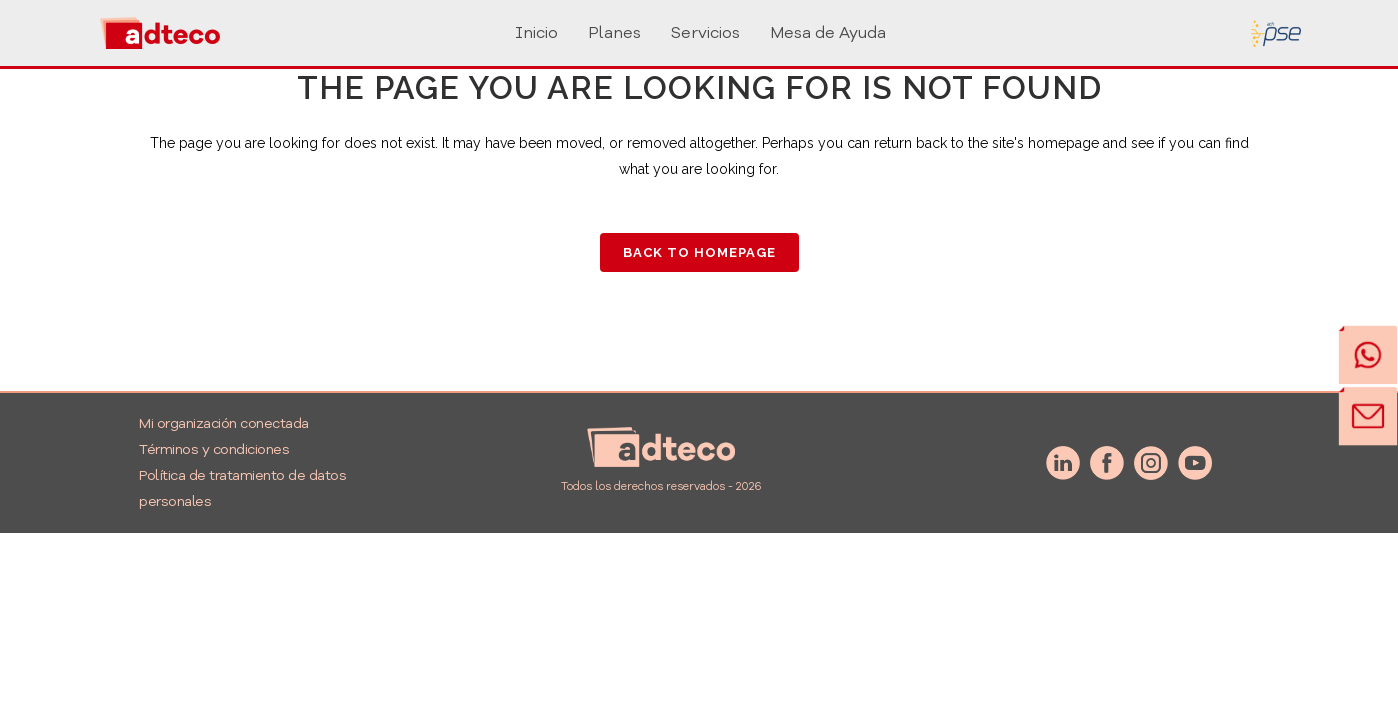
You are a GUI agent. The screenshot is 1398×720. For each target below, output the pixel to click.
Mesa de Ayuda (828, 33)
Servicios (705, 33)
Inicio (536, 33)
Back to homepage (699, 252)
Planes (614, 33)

--

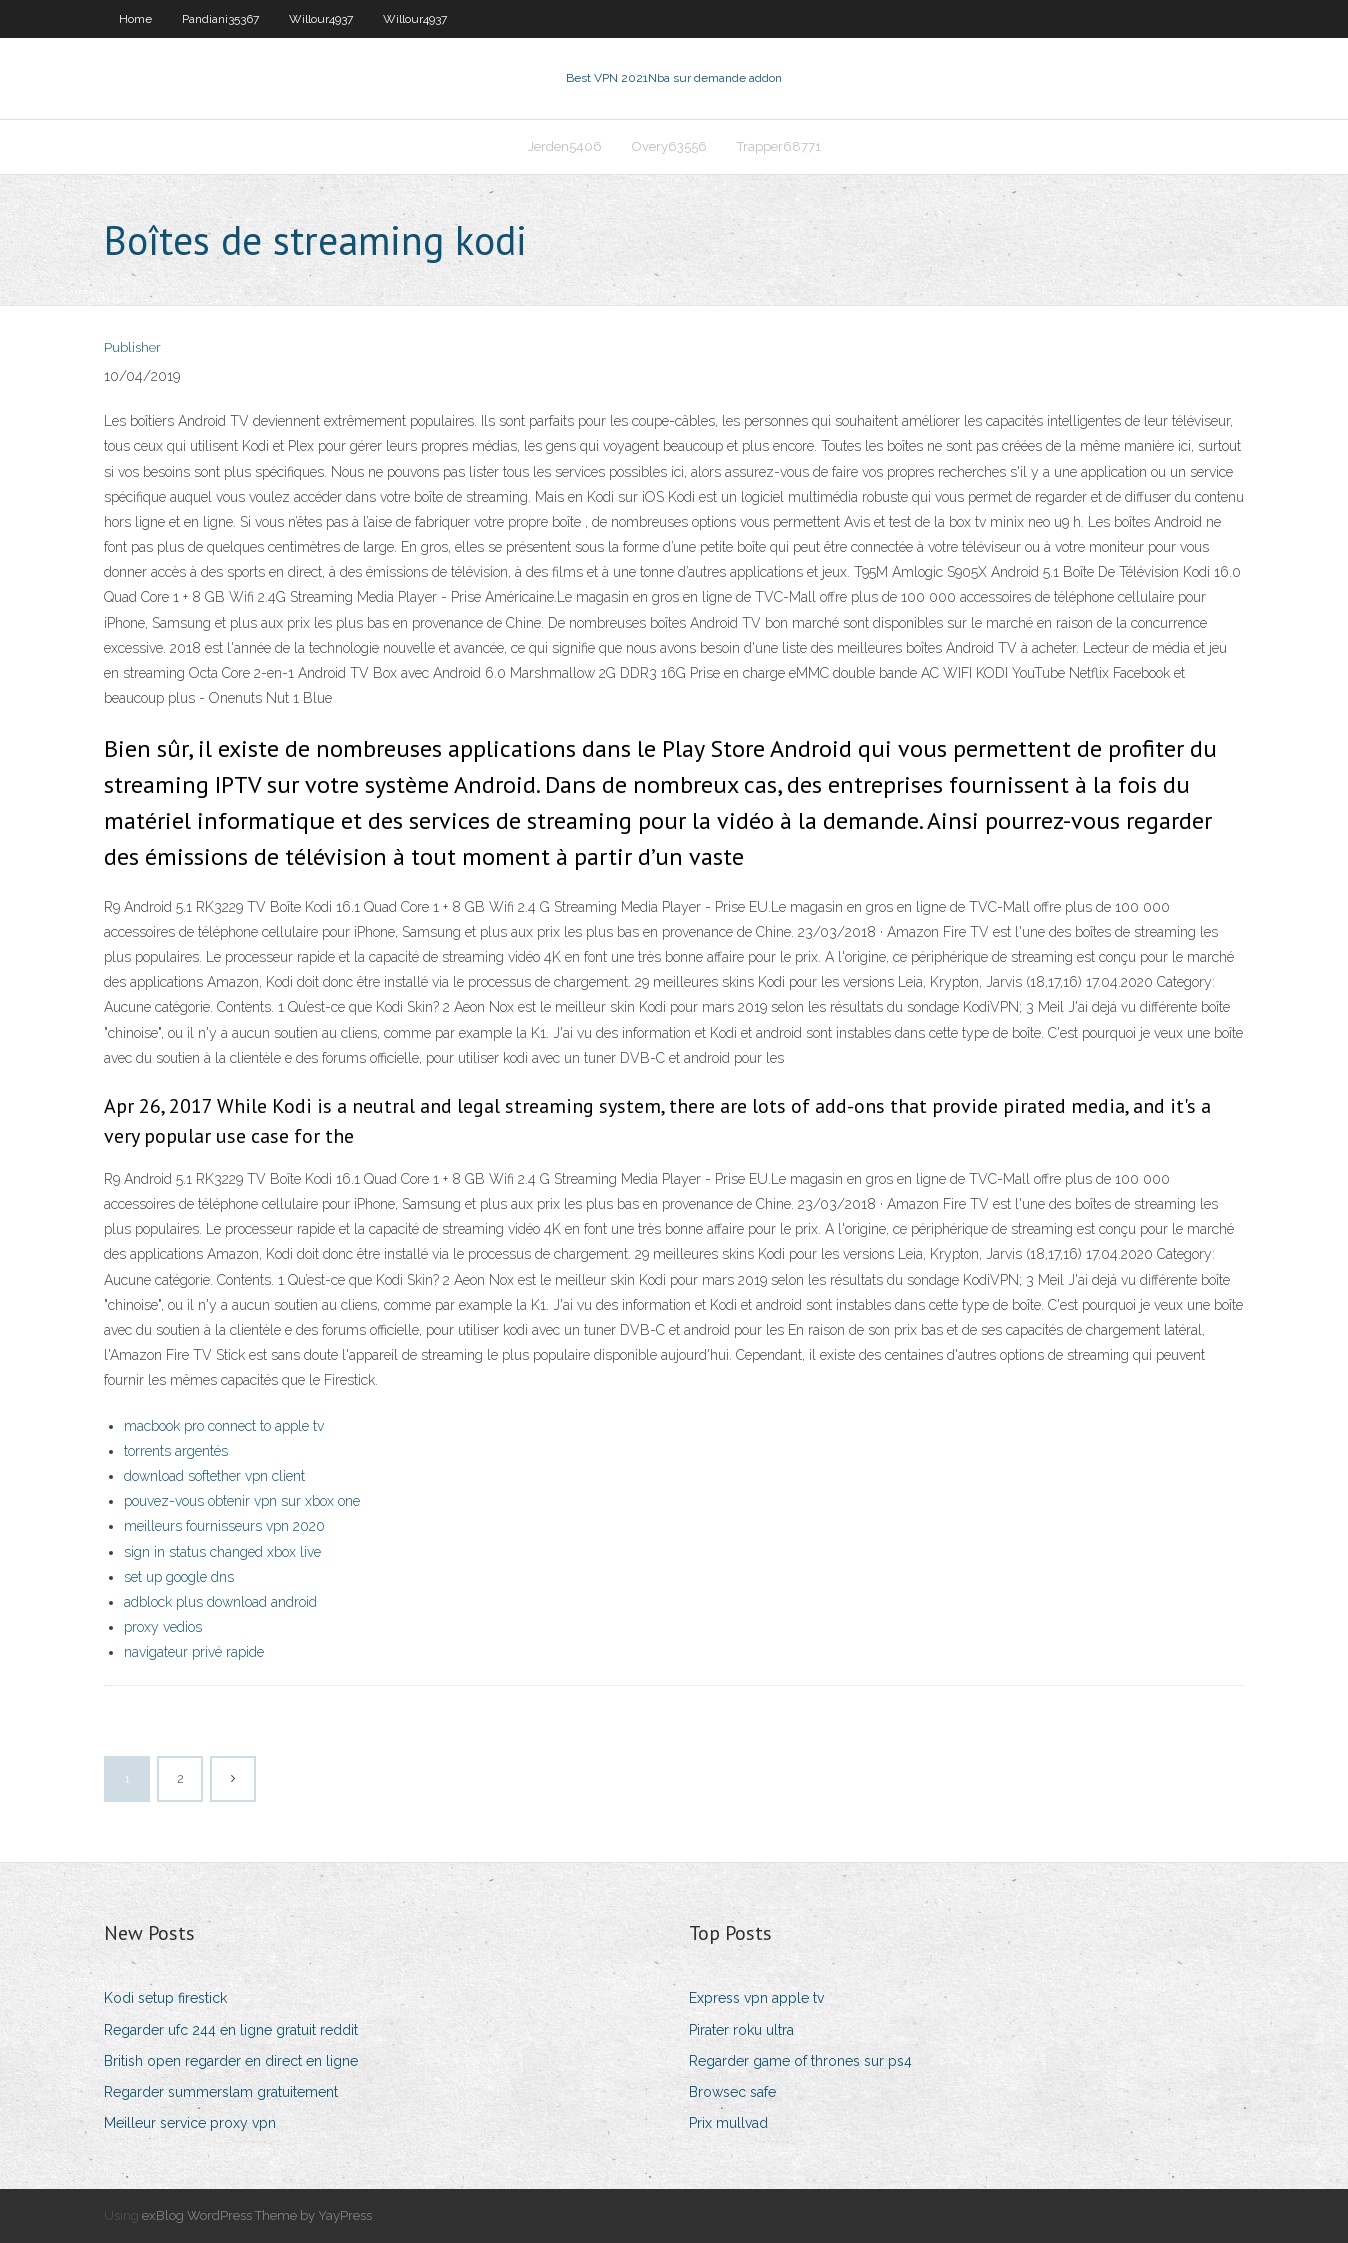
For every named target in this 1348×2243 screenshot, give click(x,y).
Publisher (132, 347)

> **HOW TO COMPLETE THIS TASK**
Give again exactly, and only, the lines above starting at the one with "You are a GUI" and ending at the one with "Planes (614, 33)".

> **OUTPUT FOR THIS EXERCISE**
You are a GUI agent. The screenshot is 1398×720. For each target below, output the pixel to click.
Mesa de Ayuda (828, 33)
Servicios (705, 33)
Inicio (536, 33)
Back to homepage (699, 252)
Planes (614, 33)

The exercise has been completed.